I've always felt John Tory was far better in municipal politics than on the provincial stage. I am in lockstep with his position on the current priority neighbourhood debate working its way through Toronto City Council, and I hope the Community Development and Recreation Committee considers his words below before making up their minds on this one. For the full link on Civic Action's website, check out: http://ow.ly/5Cm3p
July 12, 2011
Community Development and Recreation Committee
Toronto City Council
10th floor, West Tower, City Hall
100 Queen Street West
Toronto, ON M5H 2N2
Dear Community Development and Recreation Committee Members,
I am writing to you in my capacity as Chair of the Greater Toronto CivicAction Alliance concerning the proposal to rename and review the programs put in place to improve our Priority Neighbourhoods.
Since its original inception as the Toronto City Summit Alliance, one of CivicAction’s principal concerns has been to identify measures we can undertake together, the results of which will be a healthy, prosperous and inclusive city region.
To me, and to most if not all of all of the thousands of people involved in CivicAction’s work, this has meant that addressing the special and often acute needs of some of our neighbourhoods stands high on the priority list. As a result, we have been very supportive of, and have in some instances partnered with the United Way, governments and other non-profit organizations, in efforts like the Strong Neighbourhoods Task Force to help the residents of those neighbourhoods overcome some of the unique challenges they face in trying to build up their lives and build up their neighbourhoods.
As you know, my long history with the United Way predates my return to a leadership role in CivicAction. In all of that time, and in visits to every one of the 13 Priority Neighbourhoods, never once has anyone mentioned to me any feeling of stigmatization as a result of this designation. I recognize that some residents may be concerned about labels, but the many I have met have told me that the Priority Neighbourhood designation gives them a sense of hope, because maybe, just maybe, it will encourage some focus on these areas with their special needs, and might in turn lead to crucial public and private investment. I have often said in my own speeches that the “Priority Neighbourhood” designation may in fact be too polite in that it doesn’t really seem as urgent as is the actual need to help some of our fellow citizens who are struggling the most.
My experience in public life has taught me to be very wary anytime I see people proposing a name change for a government program. I have learned that such a change is often proposed when the real intent is to downsize or eliminate the program. In the case of Priority Neighbourhoods, there are only success stories to tell, many of them modest, but representing a beginning. There have, however, been mentions of these programs being “handouts”, and of making programs available to an even broader range of neighbourhoods. These words seem to hint at the possibility that the real result of a name change would be to see some of these initiatives spread thinner, diminished or abolished and, notwithstanding the city’s financial difficulties, this would be a grave mistake.
None of the programs initiated under the Priority Neighbourhood heading amount to “handouts” as most people would understand that term. In many cases they do indeed represent a hand up: a small homework club here to keep kids in school, a recreation program there to give kids something to do.
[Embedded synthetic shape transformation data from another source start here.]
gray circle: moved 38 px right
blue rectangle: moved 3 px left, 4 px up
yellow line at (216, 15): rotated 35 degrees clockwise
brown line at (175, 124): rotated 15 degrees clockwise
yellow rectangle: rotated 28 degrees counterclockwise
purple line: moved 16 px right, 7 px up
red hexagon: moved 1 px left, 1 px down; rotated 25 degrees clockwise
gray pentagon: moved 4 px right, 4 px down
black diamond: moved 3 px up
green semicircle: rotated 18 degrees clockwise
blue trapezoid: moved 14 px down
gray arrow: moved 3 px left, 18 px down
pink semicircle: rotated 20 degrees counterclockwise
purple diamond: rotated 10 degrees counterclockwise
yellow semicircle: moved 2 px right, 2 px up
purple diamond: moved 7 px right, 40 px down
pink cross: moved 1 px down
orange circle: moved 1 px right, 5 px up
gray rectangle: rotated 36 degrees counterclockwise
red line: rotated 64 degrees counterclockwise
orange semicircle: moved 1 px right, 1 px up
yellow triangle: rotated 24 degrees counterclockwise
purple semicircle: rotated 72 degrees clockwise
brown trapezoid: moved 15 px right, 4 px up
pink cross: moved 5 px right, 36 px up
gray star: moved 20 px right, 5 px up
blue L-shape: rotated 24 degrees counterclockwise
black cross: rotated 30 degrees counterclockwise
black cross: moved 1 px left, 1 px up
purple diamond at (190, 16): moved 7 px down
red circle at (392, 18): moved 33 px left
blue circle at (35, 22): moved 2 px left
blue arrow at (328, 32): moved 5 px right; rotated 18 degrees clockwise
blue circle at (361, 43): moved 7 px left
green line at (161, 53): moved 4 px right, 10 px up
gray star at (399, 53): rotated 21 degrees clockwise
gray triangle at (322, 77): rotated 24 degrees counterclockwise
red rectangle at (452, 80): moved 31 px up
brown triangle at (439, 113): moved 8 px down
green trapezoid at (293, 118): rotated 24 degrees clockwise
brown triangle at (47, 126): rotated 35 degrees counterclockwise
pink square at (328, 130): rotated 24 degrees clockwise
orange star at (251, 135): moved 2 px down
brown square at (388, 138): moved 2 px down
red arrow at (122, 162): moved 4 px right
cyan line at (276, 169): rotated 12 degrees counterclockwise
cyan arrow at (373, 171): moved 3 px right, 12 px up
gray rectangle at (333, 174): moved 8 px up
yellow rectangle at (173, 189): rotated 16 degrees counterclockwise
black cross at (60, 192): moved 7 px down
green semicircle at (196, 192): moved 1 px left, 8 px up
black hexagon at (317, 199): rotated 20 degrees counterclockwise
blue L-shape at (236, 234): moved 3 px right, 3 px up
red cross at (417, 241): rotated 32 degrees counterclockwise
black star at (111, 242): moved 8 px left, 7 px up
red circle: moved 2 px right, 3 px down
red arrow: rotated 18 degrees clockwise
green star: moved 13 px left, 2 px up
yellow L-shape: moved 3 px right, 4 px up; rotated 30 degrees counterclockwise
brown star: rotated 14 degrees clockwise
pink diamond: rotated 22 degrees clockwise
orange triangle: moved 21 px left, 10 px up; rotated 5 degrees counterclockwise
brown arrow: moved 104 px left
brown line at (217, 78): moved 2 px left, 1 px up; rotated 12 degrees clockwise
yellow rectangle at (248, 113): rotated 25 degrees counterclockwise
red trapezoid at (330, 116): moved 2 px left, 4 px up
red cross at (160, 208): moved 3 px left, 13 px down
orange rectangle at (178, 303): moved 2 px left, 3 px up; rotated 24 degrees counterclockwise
And far from chasing private investment away, the Priority Neighbourhoods program has attracted MILLIONS of dollars of investment, through generous donations to the United Way which have created Neighbourhood Hubs, to corporate sponsorship of new recreational facilities and the beginnings of some business investment.
There is indeed a spending problem at City Hall, but it does not lie in the programs like this which offer modest help to some of our citizens who are most in need. In my view, the Priority Neighbourhood programs may well offer the best rate of return of almost any dollars spent. While I’m sure we can find ways to deliver these programs more efficiently, just like all of the others, I would hope we will protect these initiatives as we go forward since the need is increasing, not diminishing.
One of the other things I have learned in my time in public life is that having a debate about a name change is much easier than actually addressing the real issue itself, whatever that may be. If you think about it for a moment, in the absence of any evidence whatsoever of any feeling of stigmatization, what possible benefit will come from spending even five minutes debating the name, as opposed to addressing the real issues facing these neighbourhoods, whether the dilapidated state of our public housing, the substandard recreation facilities, the much higher school dropout rate or the lack of access to economic opportunity?
I would respectfully advise your committee, and indeed all members of Council, to dispense with the name review and, if there is to be any review of the Priority Neighbourhood initiatives, to do it clearly and unequivocally with a view to maintain and make more effective the current programs, and to continue to treat this as a high priority of the Toronto city government.
We at CivicAction stand ready to offer any assistance we can in addressing this most important of challenges.